OPTICAL SPECTROSCOPY OF CARRIER RELAXATION AND TRANSPORT IN III/V SEMICONDUCTOR TUNNELING STRUCTURES

摘要

Since the proposal and the demonstration of carrier tunneling in III/V semiconductor heterostructures, there has been a considerable and persistent interest in these phenomena. One motivation is the investigation of fundamental physical principles of quantum tunneling, and in a detailed description in the case of its realisations using semiconductor materials. This has direct relevance for the understanding and improvement of related systems, e.g., the intersubband infrared lasers also called quantum cascade lasers. On the other side there are perspectives for application of semiconductor tunneling structures in a variety of practical electronics devices including ultrahigh-speed devices oscillators, multi-valued logic switches, fast A/D converters and special purpose light-emitting diodes.

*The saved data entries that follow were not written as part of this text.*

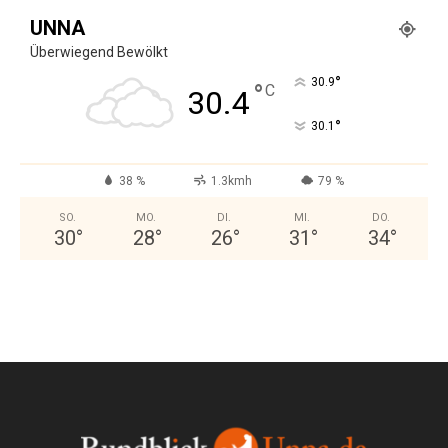
UNNA
Überwiegend Bewölkt
°
30.9
°
C
30.4
°
30.1
38 %
1.3kmh
79 %
SO.
MO.
DI.
MI.
DO.
30
°
28
°
26
°
31
°
34
°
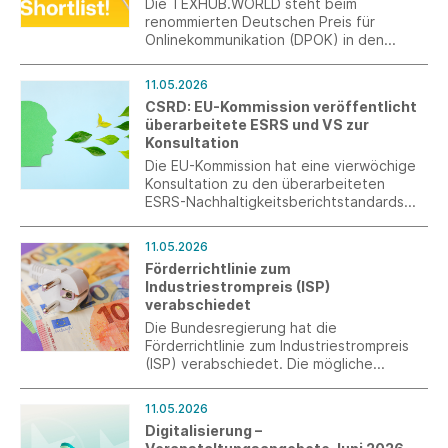
Die TEXHUB.WORLD steht beim
renommierten Deutschen Preis für
Onlinekommunikation (DPOK) in den
Kategorien „Innovation des Jahres“ und
„Digital Experience des Jahres“ auf der
11.05.2026
Shortlist.
CSRD: EU-Kommission veröffentlicht
überarbeitete ESRS und VS zur
Konsultation
Die EU-Kommission hat eine vierwöchige
Konsultation zu den überarbeiteten
ESRS-Nachhaltigkeitsberichtstandards
sowie zum freiwilligen Standard zur
Nachhaltigkeitsberichterstattung
11.05.2026
(Voluntary Sustainability Reporting
Förderrichtlinie zum
Standard, VS) eröffnet.
Industriestrompreis (ISP)
verabschiedet
Die Bundesregierung hat die
Förderrichtlinie zum Industriestrompreis
(ISP) verabschiedet. Die mögliche
Entlastung für das Jahr 2026 beträgt ca.
3,74 ct/kWh für 50 Prozent des
11.05.2026
Stromverbrauchs. Die Entlastungsanträge
Digitalisierung –
können erstmals Anfang 2027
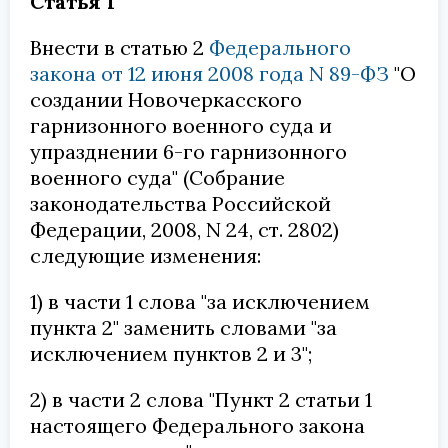
Статья 1
Внести в статью 2
Федерального
закона от 12 июня 2008 года N 89-ФЗ
"О
создании Новочеркасского
гарнизонного военного суда и
упразднении 6-го гарнизонного
военного суда" (Собрание
законодательства Российской
Федерации, 2008, N 24, ст. 2802)
следующие изменения:
1) в части 1 слова "за исключением
пункта 2" заменить словами "за
исключением пунктов 2 и 3";
2) в части 2 слова "Пункт 2 статьи 1
настоящего Федерального закона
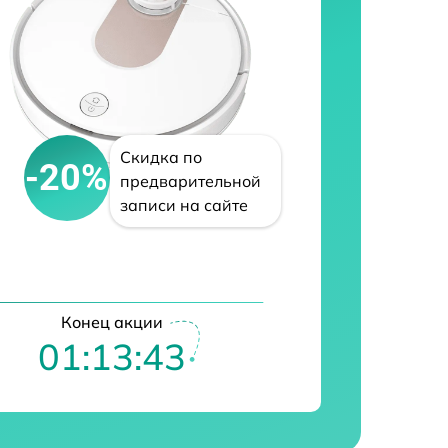
Скидка по
-20%
предварительной
записи на сайте
Конец акции
01:13:42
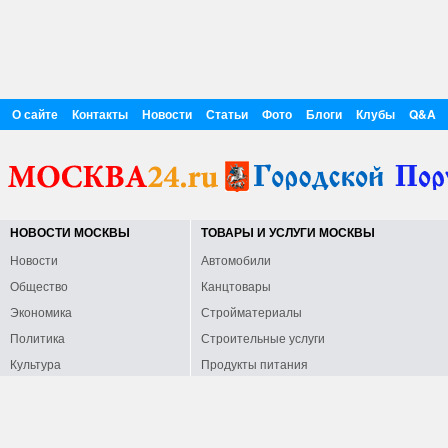
О сайте
Контакты
Новости
Статьи
Фото
Блоги
Клубы
Q&A
НОВОСТИ МОСКВЫ
ТОВАРЫ И УСЛУГИ МОСКВЫ
Новости
Автомобили
Общество
Канцтовары
Экономика
Стройматериалы
Политика
Строительные услуги
Культура
Продукты питания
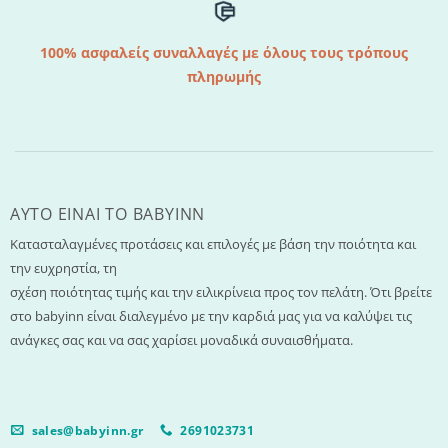
100% ασφαλείς συναλλαγές με όλους τους τρόπους
πληρωμής
AYTO EINAI TO ΒΑΒΥΙΝΝ
Κατασταλαγμένες προτάσεις και επιλογές με βάση την ποιότητα και
την ευχρηστία, τη
σχέση ποιότητας τιμής και την ειλικρίνεια προς τον πελάτη. Ότι βρείτε
στο babyinn είναι διαλεγμένο με την καρδιά μας για να καλύψει τις
ανάγκες σας και να σας χαρίσει μοναδικά συναισθήματα.
sales@babyinn.gr
2691023731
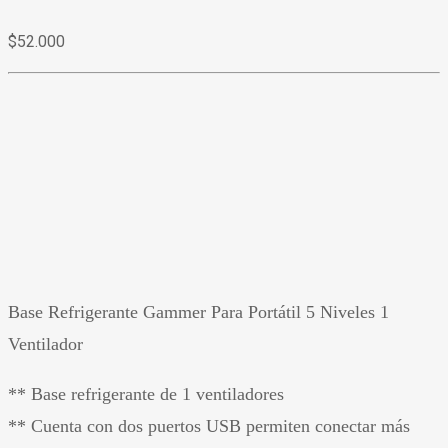
$
52.000
Base Refrigerante Gammer Para Portátil 5 Niveles 1
Ventilador
** Base refrigerante de 1 ventiladores
** Cuenta con dos puertos USB permiten conectar más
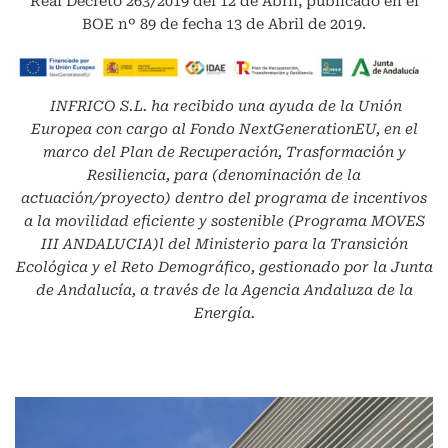
Real Decreto 263/2019 del 12 de Abril, publicado en el
BOE nº 89 de fecha 13 de Abril de 2019.
INFRICO S.L.
ha recibido una ayuda de la Unión
Europea con cargo al Fondo NextGenerationEU, en el
marco del Plan de Recuperación, Trasformación y
Resiliencia, para (denominación de la
actuación/proyecto) dentro del programa de incentivos
a la movilidad eficiente y sostenible (Programa MOVES
III ANDALUCIA)l del Ministerio para la Transición
Ecológica y el Reto Demográfico, gestionado por la Junta
de Andalucía, a través de la Agencia Andaluza de la
Energía.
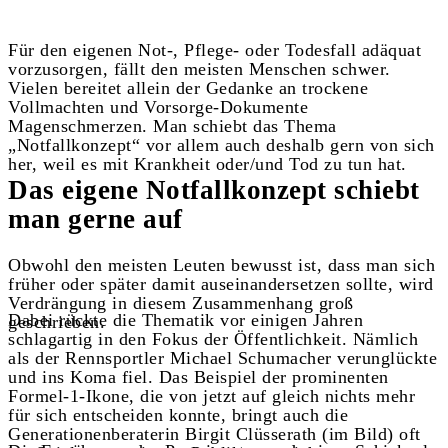
Für den eigenen Not-, Pflege- oder Todesfall adäquat
vorzusorgen, fällt den meisten Menschen schwer.
Vielen bereitet allein der Gedanke an trockene
Vollmachten und Vorsorge-Dokumente
Magenschmerzen. Man schiebt das Thema
„Notfallkonzept“ vor allem auch deshalb gern von sich
her, weil es mit Krankheit oder/und Tod zu tun hat.
Das eigene Notfallkonzept schiebt
man gerne auf
Obwohl den meisten Leuten bewusst ist, dass man sich
früher oder später damit auseinandersetzen sollte, wird
Verdrängung in diesem Zusammenhang groß
Dabei rückte die Thematik vor einigen Jahren
geschrieben.
schlagartig in den Fokus der Öffentlichkeit. Nämlich
als der Rennsportler Michael Schumacher verunglückte
und ins Koma fiel. Das Beispiel der prominenten
Formel-1-Ikone, die von jetzt auf gleich nichts mehr
für sich entscheiden konnte, bringt auch die
Generationenberaterin Birgit Clüsserath (im Bild) oft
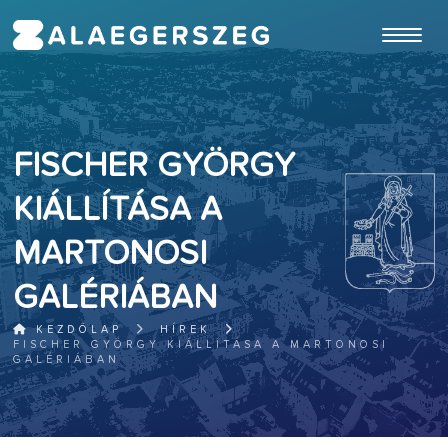
ugrás a fő tartalomhoz
FISCHER GYÖRGY
KIÁLLÍTÁSA A
MARTONOSI
GALÉRIÁBAN
KEZDŐLAP
HÍREK
FISCHER GYÖRGY KIÁLLÍTÁSA A MARTONOSI
GALÉRIÁBAN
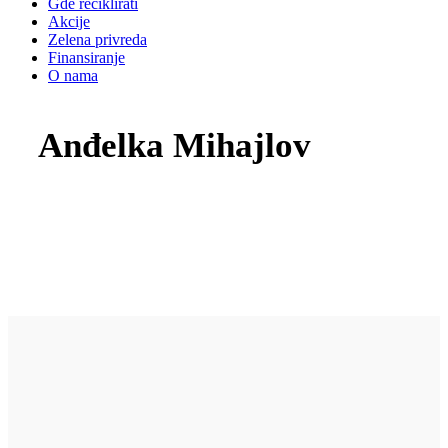
Gde reciklirati
Akcije
Zelena privreda
Finansiranje
O nama
Anđelka Mihajlov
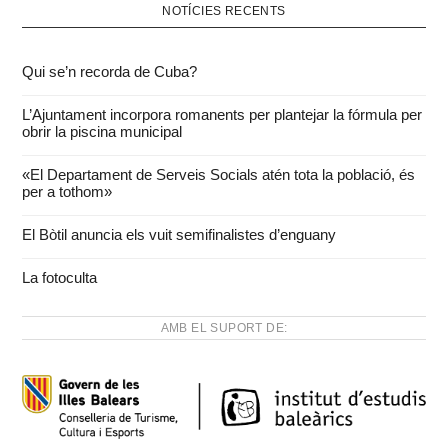
NOTÍCIES RECENTS
Qui se’n recorda de Cuba?
L’Ajuntament incorpora romanents per plantejar la fórmula per
obrir la piscina municipal
«El Departament de Serveis Socials atén tota la població, és
per a tothom»
El Bòtil anuncia els vuit semifinalistes d’enguany
La fotoculta
AMB EL SUPORT DE:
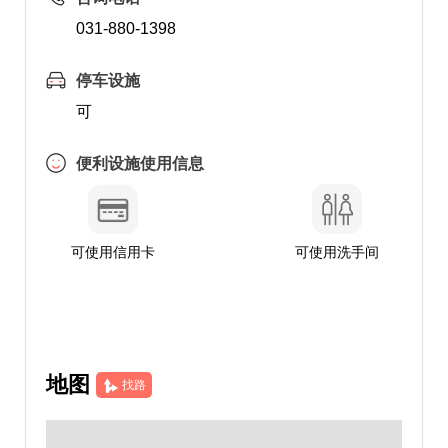
031-880-1398
停车设施
可
便利设施使用信息
可使用信用卡
可使用洗手间
地图
找路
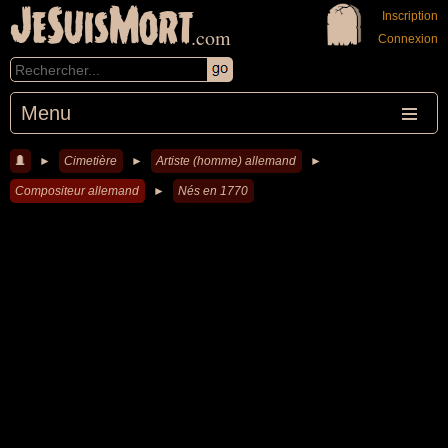
JeSuisMort
Inscription
.com
Connexion
Menu
►
Cimetière
►
Artiste (homme) allemand
►
Compositeur allemand
►
Nés en 1770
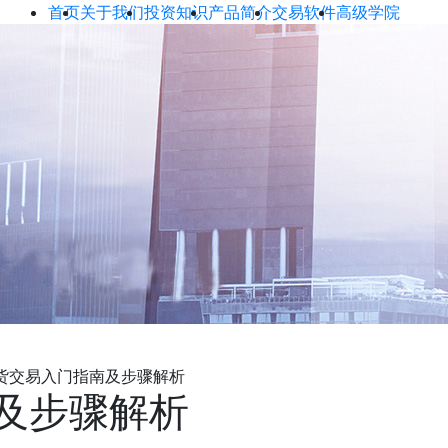
首页
关于我们
投资知识
产品简介
交易软件
高级学院
货交易入门指南及步骤解析
及步骤解析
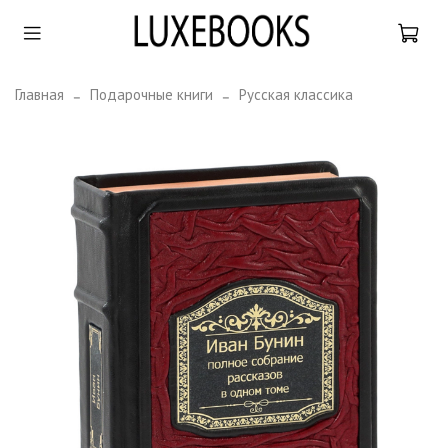
Главная
Подарочные книги
Русская классика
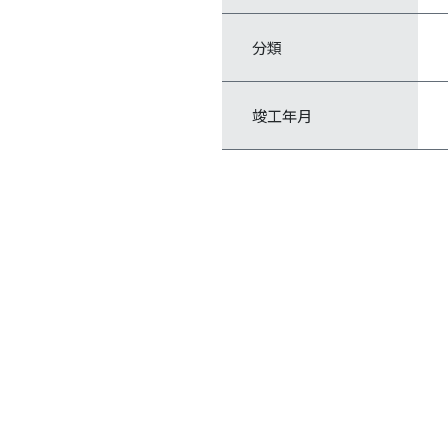
分類
竣工年月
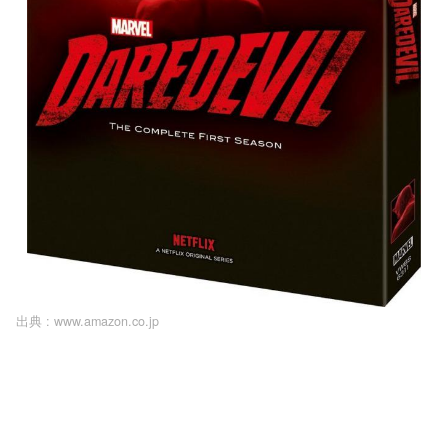
出典 :
www.amazon.co.jp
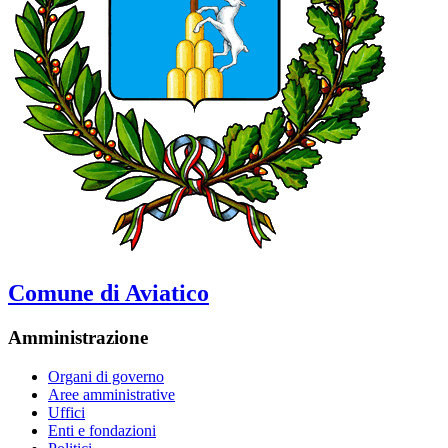
Comune di Aviatico
Amministrazione
Organi di governo
Aree amministrative
Uffici
Enti e fondazioni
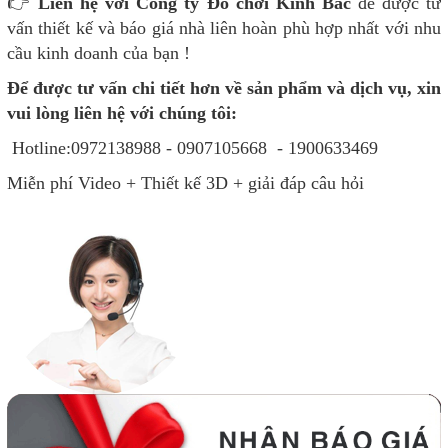
👉
Liên hệ với Công ty Đồ chơi Kinh Bắc
để được tư
vấn thiết kế và báo giá nhà liên hoàn phù hợp nhất với nhu
cầu kinh doanh của bạn !
Để được tư vấn chi tiết hơn về sản phẩm và dịch vụ, xin
vui lòng liên hệ với chúng tôi:
Hotline:0972138988 - 0907105668 - 1900633469
Miễn phí Video + Thiết kế 3D + giải đáp câu hỏi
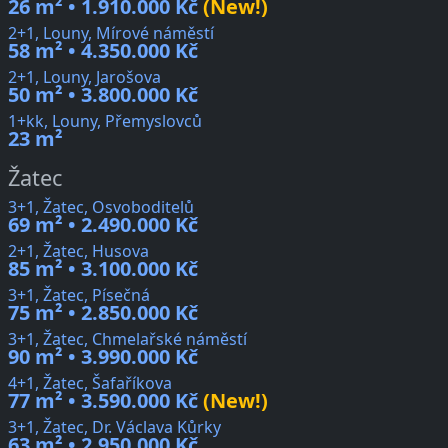
26 m² • 1.910.000 Kč
(New!)
2+1, Louny, Mírové náměstí
58 m² • 4.350.000 Kč
2+1, Louny, Jarošova
50 m² • 3.800.000 Kč
1+kk, Louny, Přemyslovců
23 m²
Žatec
3+1, Žatec, Osvoboditelů
69 m² • 2.490.000 Kč
2+1, Žatec, Husova
85 m² • 3.100.000 Kč
3+1, Žatec, Písečná
75 m² • 2.850.000 Kč
3+1, Žatec, Chmelařské náměstí
90 m² • 3.990.000 Kč
4+1, Žatec, Šafaříkova
77 m² • 3.590.000 Kč
(New!)
3+1, Žatec, Dr. Václava Kůrky
63 m² • 2.950.000 Kč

The highly nonlinear I-V characteristics with eventual negative differential resistance (NDR) is an essential ingredient for most of the proposed applications. From the late eighties on, both steady-state and time-resolved photoluminescence were applied to investigate charge build-up near and inside a quantum well (QW) , the escape of electrons and holes from quantum wells, including partial results for unipolar devices under applied bias . In this paper, we will give an overview of the results we obtained since then by optical spectroscopy in different III/V tunneling structures. Some of the device-oriented aspects have already been discussed previously. Here, we will first consider unipolar double-barrier (DB) and triple-barrier (TB) resonant tunneling structures (RTS), in which tunneling times of minority-carrier have been determined. Then, bipolar devices are discussed with either a RTS or only a single barrier in the junction region, the so-called called RTLED (resonant tunneling LED), and TLED (tunneling LED) devices, respectively. Besides detailed understanding of carrier transport and electrical and optical phenomena, these investigations have also led to the design of electro-optic devices with ultrafast switching characteristics which are presently under further investigation.